De la science, on passe aux voyages (extraordinaires) qui sont le «programme» de Jules Verne (quoique le titre même vienne de Hetzel). On y découvre un écrivain voyageur et surtout navigateur passionné, que la mer aura largement inspiré. Ce chapitre porte sur l’exploration du globe, depuis les grandes expéditions du XVIIIe siècle (qui embarquaient autant de savants que de marins) et la découverte de l’Afrique, jusqu’aux Pôles. Mais – et c’est l’une des plus belles trouvailles de Jules Verne – l’exploration ne se limite pas à la terre ferme : l’écrivain aura vagabondé dans les profondeurs des mers et de la terre, comme dans les airs, à la recherche de l’Atlantide (non sans que l’ouvrage ne relaie le mythe de l’île disparue, négligeant les recherches historiques actuelles qui évoquent un mythe politique).
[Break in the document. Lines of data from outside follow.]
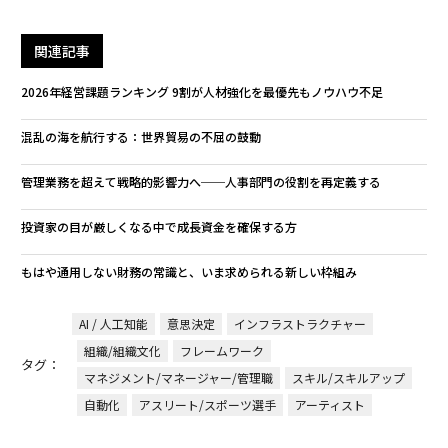
関連記事
2026年経営課題ランキング 9割が人材強化を最優先もノウハウ不足
混乱の海を航行する：世界貿易の不屈の鼓動
管理業務を超えて戦略的影響力へ──人事部門の役割を再定義する
投資家の目が厳しくなる中で成長資金を確保する方
もはや通用しない財務の常識と、いま求められる新しい枠組み
AI / 人工知能
意思決定
インフラストラクチャー
組織/組織文化
フレームワーク
タグ：
マネジメント/マネージャー/管理職
スキル/スキルアップ
自動化
アスリート/スポーツ選手
アーティスト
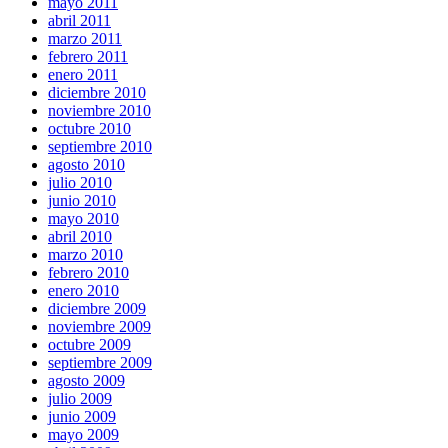
mayo 2011
abril 2011
marzo 2011
febrero 2011
enero 2011
diciembre 2010
noviembre 2010
octubre 2010
septiembre 2010
agosto 2010
julio 2010
junio 2010
mayo 2010
abril 2010
marzo 2010
febrero 2010
enero 2010
diciembre 2009
noviembre 2009
octubre 2009
septiembre 2009
agosto 2009
julio 2009
junio 2009
mayo 2009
Verne aura également rêvé les moyens de transports futurs, et appartenu, comme nombre de sommités, aux sociétés d’encouragement du transport aérien et du culte de «la sainte hélice» (Nadar). Le cosmos, bien évidemment, représente l’ultime frontière : féru d’astronomie, l’écrivain est convaincu de la possibilité de conquérir la Lune (habitée ou non ? l’affaire est débattue et si l‘astronome Camille Flammarion rêve des Sélénites, c’est finalement l’écrivain qui vit sa prudence triompher…). Son enthousiasme aura stimulé les ingénieurs et les scientifiques, et ouvert à ses lecteurs les portes d’un futur qui, par endroit, relève encore du nôtre (comme dans La Journée d’un journaliste américain en 2889, ou encore L’Île à hélices et ce terrifiant Paris au XXe siècle, au scientisme quasi totalitaire).
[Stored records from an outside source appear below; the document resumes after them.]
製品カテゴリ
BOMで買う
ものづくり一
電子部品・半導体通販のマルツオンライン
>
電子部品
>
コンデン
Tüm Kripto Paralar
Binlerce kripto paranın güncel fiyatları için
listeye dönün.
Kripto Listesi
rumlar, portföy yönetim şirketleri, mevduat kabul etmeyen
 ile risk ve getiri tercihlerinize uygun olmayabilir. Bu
C’est donc un fort bel ouvrage qui, par le biais de l’œuvre de Jules Verne, livre au lecteur un grand tableau des connaissances scientifiques au XIXe siècle, servi par une iconographie abondante et quelques annexes précieuses (un tableau des pays traversés par les «Voyages extraordinaires», une chronologie générale du siècle de Jules Verne) qui font regretter l’absence d’un index et d’un sommaire ! Il s’agit surtout d’un éloge à la curiosité insatiable de Verne, curiosité qui alimente ses rêves de progrès. On pourrait voir en lui une version littéraire de l’honnête homme, qui aura voulu tout comprendre de son époque et de ses contemporains, ainsi qu’un «vulgarisateur» de génie (mais le mot est trop laid).
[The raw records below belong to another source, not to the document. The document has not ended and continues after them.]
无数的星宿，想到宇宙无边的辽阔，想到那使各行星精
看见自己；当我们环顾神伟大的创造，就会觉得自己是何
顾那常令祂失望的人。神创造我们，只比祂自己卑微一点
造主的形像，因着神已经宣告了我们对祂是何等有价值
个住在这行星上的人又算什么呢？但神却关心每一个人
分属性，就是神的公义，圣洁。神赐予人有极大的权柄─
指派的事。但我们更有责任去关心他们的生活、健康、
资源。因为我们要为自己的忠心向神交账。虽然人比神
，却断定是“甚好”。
Reste le constat d’une œuvre qui aura, souvent, anticipé notre temps… Les voyages extraordinaires sont-ils donc dépassés ? Si les rêves de Jules Verne ont fini par nous rattraper, son œuvre démontre que l’imagination et la curiosité demeurent intemporelles. Et à voyager dans cet ouvrage passionnant à la curiosité contagieuse, on se surprend à espérer un nouveau Jules Verne.